Bangladesh shut down 4 of 5 state-owned urea fertiliser factories in March 2026 after running out of natural gas. The cause: Middle East conflict disrupted global LNG supply — Qatar halted LNG production and hostilities near the Strait of Hormuz blocked shipments. This threatens food production in one of the world's most densely populated and agriculture-dependent countries.

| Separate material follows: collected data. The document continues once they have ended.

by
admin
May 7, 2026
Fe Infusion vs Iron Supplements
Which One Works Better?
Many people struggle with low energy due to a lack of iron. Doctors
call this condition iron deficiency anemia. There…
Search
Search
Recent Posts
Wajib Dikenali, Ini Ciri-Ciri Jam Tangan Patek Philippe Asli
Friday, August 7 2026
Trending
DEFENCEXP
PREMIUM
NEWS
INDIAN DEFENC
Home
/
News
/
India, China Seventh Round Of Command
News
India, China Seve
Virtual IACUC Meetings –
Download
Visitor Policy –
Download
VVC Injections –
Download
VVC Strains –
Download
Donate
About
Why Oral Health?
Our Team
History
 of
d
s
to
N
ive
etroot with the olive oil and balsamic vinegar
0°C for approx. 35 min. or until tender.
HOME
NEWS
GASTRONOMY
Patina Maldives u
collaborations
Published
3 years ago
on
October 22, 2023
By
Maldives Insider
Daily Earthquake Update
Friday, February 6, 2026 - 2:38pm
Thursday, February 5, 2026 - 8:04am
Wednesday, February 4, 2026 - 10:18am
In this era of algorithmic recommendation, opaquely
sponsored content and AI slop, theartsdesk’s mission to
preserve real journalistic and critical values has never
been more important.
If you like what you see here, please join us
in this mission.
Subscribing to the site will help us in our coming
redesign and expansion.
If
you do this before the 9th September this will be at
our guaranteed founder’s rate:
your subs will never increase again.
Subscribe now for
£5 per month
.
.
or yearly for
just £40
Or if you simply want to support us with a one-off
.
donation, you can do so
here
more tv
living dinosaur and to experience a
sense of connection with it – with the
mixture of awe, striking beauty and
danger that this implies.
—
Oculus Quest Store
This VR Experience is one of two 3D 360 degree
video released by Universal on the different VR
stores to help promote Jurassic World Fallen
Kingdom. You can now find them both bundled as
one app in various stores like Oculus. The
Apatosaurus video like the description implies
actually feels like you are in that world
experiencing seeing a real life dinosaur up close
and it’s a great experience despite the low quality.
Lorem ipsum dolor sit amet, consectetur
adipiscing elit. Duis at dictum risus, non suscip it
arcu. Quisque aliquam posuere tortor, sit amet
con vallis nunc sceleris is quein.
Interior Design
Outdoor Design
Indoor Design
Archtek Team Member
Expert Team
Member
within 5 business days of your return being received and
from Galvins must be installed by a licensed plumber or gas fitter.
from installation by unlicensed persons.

On March 5, 2026, Bangladesh suspended production at four of its five state-run urea fertiliser plants due to severe natural gas shortages. Only the Shahjalal Fertiliser Factory remained operational. The country's population of over 170 million people depends heavily on domestic rice production, which requires urea fertiliser. ## Cause Chain The gas shortage traces to the Middle East conflict disrupting global LNG (liquefied natural gas) supply. Qatar, a major LNG exporter, halted production amid regional instability. Hostilities near the Strait of Hormuz — through which approximately 20% of global oil and a significant share of LNG shipments transit — blocked or disrupted tanker traffic. Bangladesh, which imports LNG to supplement declining domestic gas production, was directly affected. ## Scale of Impact The Chittagong Urea Fertilizer Limited (CUFL) alone produces 1,100 tonnes of urea and 800 tonnes of ammonia daily at full capacity, requiring 48-52 million cubic feet of natural gas per day. The shutdown of four plants represents a massive reduction in domestic fertiliser production during a critical agricultural season. ## Food Security Implications Bangladesh is one of the world's most densely populated countries and one of the most vulnerable to food supply disruptions. Rice is the staple crop and primary caloric source for the majority of the population. Urea fertiliser is essential for rice yields — without it, per-hectare output drops dramatically. The timing of the shutdown during planting season amplifies the risk. ## Broader Pattern This is an example of how geopolitical conflict transmits through energy markets into food security. The causal chain — military conflict → energy supply disruption → fertiliser production halt → crop yield reduction → food insecurity — is the same pattern that affected global food prices after Russia's invasion of Ukraine in 2022, when disrupted Black Sea grain exports and Russian/Belarusian fertiliser sanctions caused worldwide food price spikes.